The City Council passed an ordinance last month that would require restaurants and shops to close early in an effort to curb criminal activity around takeout food shops that stay open late into the night.

The Camden Police Department has made the case that drug activity and nuisance complaints are frequent at such establishments.

A hearing on a temporary restraining order is scheduled in Superior Court in Camden for Tuesday, one day after the ordinance goes into effect.

City Attorney Marc Riondino declined to comment on Friday.

Under the ordinance, restaurants and stores must close by 11 p.m. Sunday through Thursday, and midnight on Friday and Saturday, and reopen no earlier than 6 a.m.

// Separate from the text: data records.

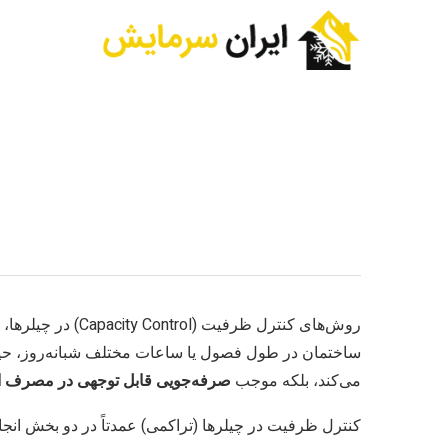
روش‌های کنترل ظرفیت
ساختمان در طول فصول یا ساعات مختلف شبانه‌روز، حیاتی 
می‌کند، بلکه موجب
صرفه‌جویی قابل توجهی در مصرف ا
کنترل ظرفیت در چیلرها (تراکمی) عمدتاً در دو بخش انج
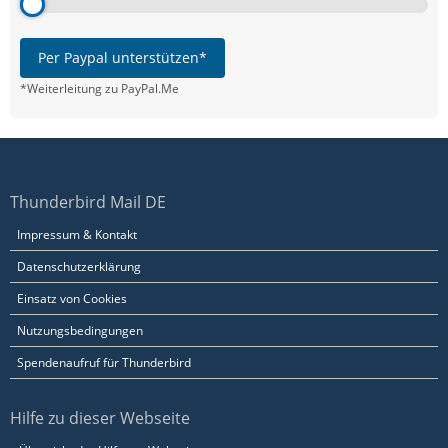
Per Paypal unterstützen*
*Weiterleitung zu PayPal.Me
Thunderbird Mail DE
Impressum & Kontakt
Datenschutzerklärung
Einsatz von Cookies
Nutzungsbedingungen
Spendenaufruf für Thunderbird
Hilfe zu dieser Webseite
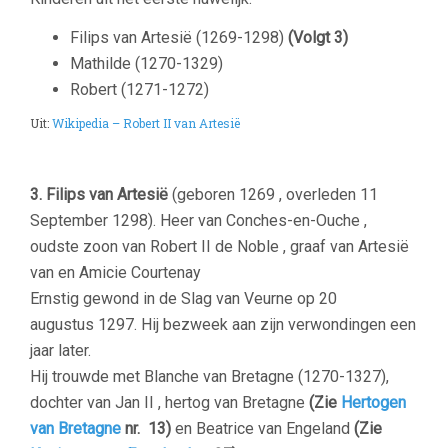
Filips van Artesië (1269-1298)
(Volgt 3)
Mathilde (1270-1329)
Robert (1271-1272)
Uit:
Wikipedia – Robert II van Artesië
–
3. Filips van Artesië
(geboren 1269 , overleden
11
September 1298
). Heer van Conches-en-Ouche ,
oudste zoon van Robert II de Noble , graaf van Artesië
van en Amicie Courtenay
Ernstig gewond in de Slag van Veurne op 20
augustus
1297.
Hij bezweek aan zijn verwondingen een
jaar later.
Hij trouwde met Blanche van Bretagne (1270-1327),
dochter van Jan II , hertog van Bretagne
(Zie
Hertogen
van Bretagne
nr. 13)
en Beatrice van Engeland
(Zie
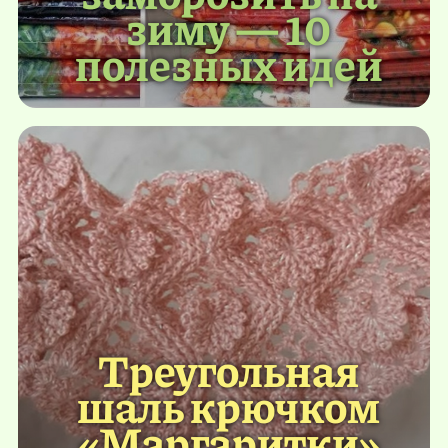
зиму — 10
полезных идей
Треугольная
шаль крючком
«Маргаритки»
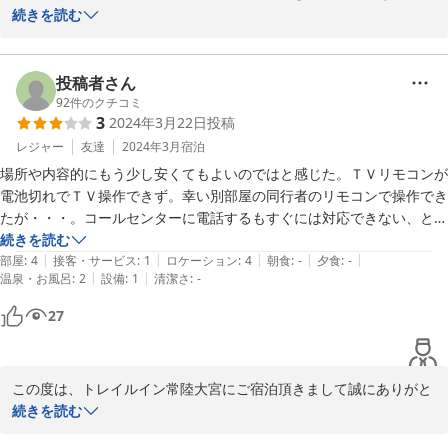
うございます。

続きを読む
電池切れにつきましては、ご不便をおかけして申し訳ございません
でした。

お客様のまたのご利用を心よりお待ちしております。

投稿者さん
ご投稿ありがとうございました。
92
件のクチコミ
3
2024年3月22日
投稿
2024-11-05
レジャー
友達
2024年3月
宿泊
場所や内容的にもう少し安くてもよいのではと感じた。ＴＶリモコンが
電池切れでＴＶ操作できず。幸い別部屋の同行者のリモコンで操作でき
たが・・・。コールセンターに電話するもすぐには対応できない、と。
無人で運用するのであれば、このようなことはくれぐれも無いようにし
続きを読む
|
|
|
|
|
てもらいたい。
部屋
:
4
接客・サービス
:
1
ロケーション
:
4
朝食
:
-
夕食
:
-
|
|
温泉・お風呂
:
2
設備
:
1
清潔さ
:
-
27
この度は、トレイルイン常陸大宮にご宿泊頂きまして誠にありがと
うございます。

続きを読む
TVリモコンの件、ご不便をおかけして申し訳ございませんでした。
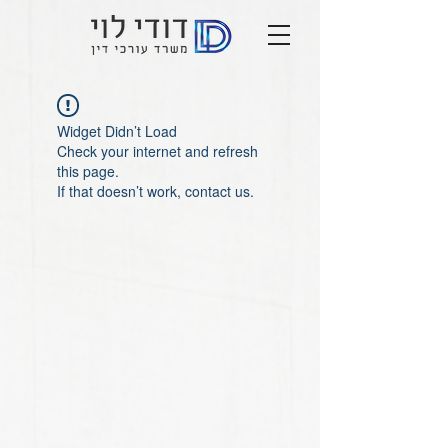
Widget Didn’t Load
Check your internet and refresh
this page.
If that doesn’t work, contact us.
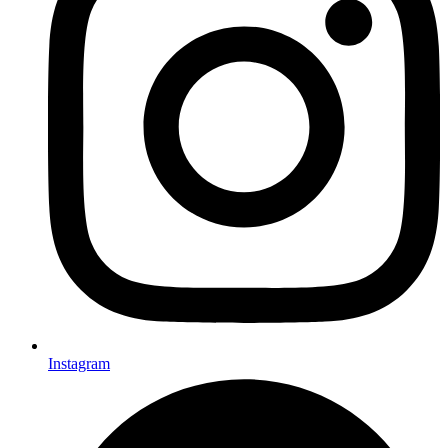
Instagram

Similar rules have been established in other parts of New Jersey, in communities as diverse as Newark and Collingswood.

Camden has tried to establish business curfews before, but pulled back following legal challenges from Fulbrook in 1998 and 2006.

While the business owners might be resisting, the ordinance has seen support from some residents.

At last month's council meeting one resident said she was tired of seeing drug deals going down in the shops.

"We are not a city that never sleeps," she said. "We are not New York City. We have to close down."